Across America, older workers are postponing retirement plans, dismayed by huge losses in the value of the investments they had depended on to fund their retirement. The U.S. recession has compounded the problem, with home values too low to provide the nest egg many seniors need and interest rates on safer assets close to zero.
"This combination of forces creates a triple whammy for older people. The stock market is plunging, jobs are hard to find, and home values are sagging. This creates a really difficult environment in which to contemplate retiring," said Richard Johnson, an expert in seniors and retirement at the Urban Institute, a Washington think-tank.
Assets in retirement accounts have lost $2.8 trillion, or 32 percent of their value, as of December 2, 2008, compared with September 30, 2007, according to the institute.
These financial losses have translated to a huge shift in American retirement plans.
A December survey by the senior's advocacy group AARP showed 57 percent of Americans aged 45 or over who lost money in their investments over the past year and who are working or looking for work expect to delay retirement. One in four have already postponed plans to retire, the survey showed.
A separate poll by consulting firm Towers Perrin, also from December, showed nearly two-thirds of U.S. employees believe they face a much greater risk that they won't be able to afford to retire when they want to. In August 2008, 14 percent of those polled said they planned to retire in the next few years. In the December survey, that number dropped to 9 percent.
While bookkeeper Gorman hopes she'll only have to work a few more years to afford retirement, AARP director of financial security Jean Setzfand said it is almost impossible to know how long it will take people to rebuild their savings.
"A lot of it is just determined by how quickly we recover from the downturn," Setzfand said. "The jury is still out."
The AARP advises Americans they will need about 70 percent of their pre-retirement annual income to maintain their standard of living when they quit working.
Gorman expects to be on a tight budget for a long time.
"When I retire, it's going to be tough. I'm going to have to watch every penny and I'm not sure I'm going to make it," she said.
Still, Gorman said she's grateful her good health allows her to keep working long enough to recoup some losses and hopes the economy might improve under President-elect Barack Obama, who takes office on Tuesday.
"Nothing is going to change overnight, on any front. He's coming into a situation that's going to require a lot of time and patience ... but I hope he'll get this economy moving again," said Gorman.
Unfortunately, older workers may be trying to hold onto jobs -- or find less physically demanding new ones -- just as U.S. employers are cutting their workforce. The U.S. unemployment rate rose to 7.2 percent in December, its highest point in nearly 16 years.
"It's a lot easier to work at older ages if you are staying at your existing job," notes the Urban Institute's Johnson. "Those who will be hit hardest by the recession are those with lower incomes, with less education and fewer skills that employers value."

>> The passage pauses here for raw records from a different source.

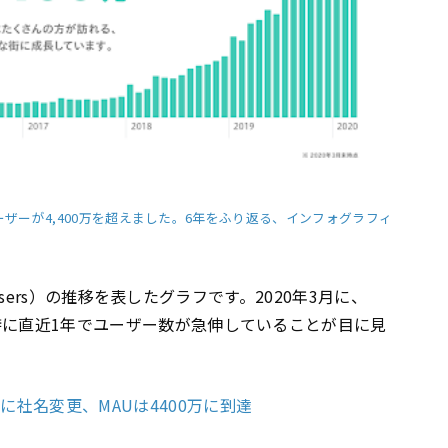
ーザーが4,400万を超えました。6年をふり返る、インフォグラフィ
ve Users）の推移を表したグラフです。2020年3月に、
と、特に直近1年でユーザー数が急伸していることが目に見
に社名変更、MAUは4400万に到達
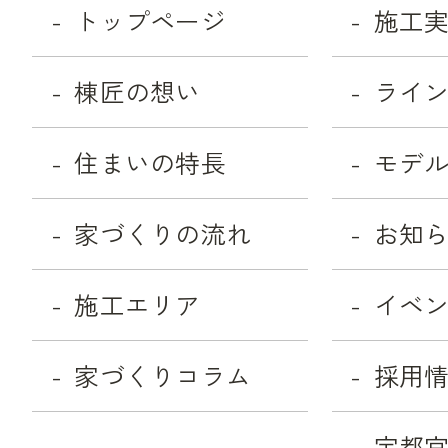
トップページ
施工
棟匠の想い
ライ
住まいの特長
モデ
家づくりの流れ
お知
施工エリア
イベ
家づくりコラム
採用
宇都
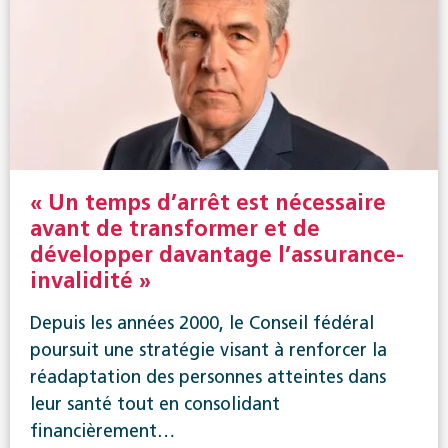
« Un temps d’arrêt est nécessaire
avant de transformer et de
développer davantage l’assurance-
invalidité »
Depuis les années 2000, le Conseil fédéral
poursuit une stratégie visant à renforcer la
réadaptation des personnes atteintes dans
leur santé tout en consolidant
financièrement…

Still, Johnson said statistics are already showing a permanent shift in what Americans think of as "retirement age" -- the notion that 65 was the end of working life. Financial losses, the end of employer-based pension plans and longer life spans mean more seniors are now working much later in life.
"The average age people leave the workforce is still about 64," Johnson said. "But the share of older people in the workforce has been going up since 1998."

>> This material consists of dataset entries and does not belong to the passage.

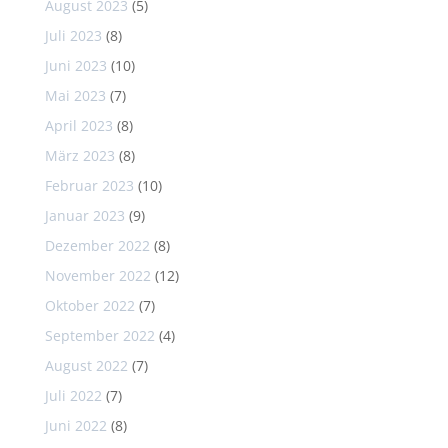
August 2023
(5)
Juli 2023
(8)
Juni 2023
(10)
Mai 2023
(7)
April 2023
(8)
März 2023
(8)
Februar 2023
(10)
Januar 2023
(9)
Dezember 2022
(8)
November 2022
(12)
Oktober 2022
(7)
September 2022
(4)
August 2022
(7)
Juli 2022
(7)
Juni 2022
(8)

In August 2008, 36 percent of men and 26 percent of women aged 65 to 69 were still working, compared with just 26 percent of men and 17 percent of women 10 years earlier.
Nancy Belle is rewriting her own rules for retirement age -- prompted by both financial losses and personal experience.
"I used to think once you hit 65, that's the magic age and it's almost a requirement -- you just retire. As I got older I see that it's not really true," said Belle, a 64-year-old healthcare educator in Baltimore, Maryland.
Belle enjoys her job and expects to work for another three or four years to make enough money to "spoil" her five grandchildren -- one more is on the way -- and recoup a 40 percent drop in the value of her retirement account.
"I'm not going to recoup that in one, two or even three years. I'll be lucky if it comes up at all," said Belle. "But I'm healthy and I find it invigorating to come into work in the morning, so I'm very lucky."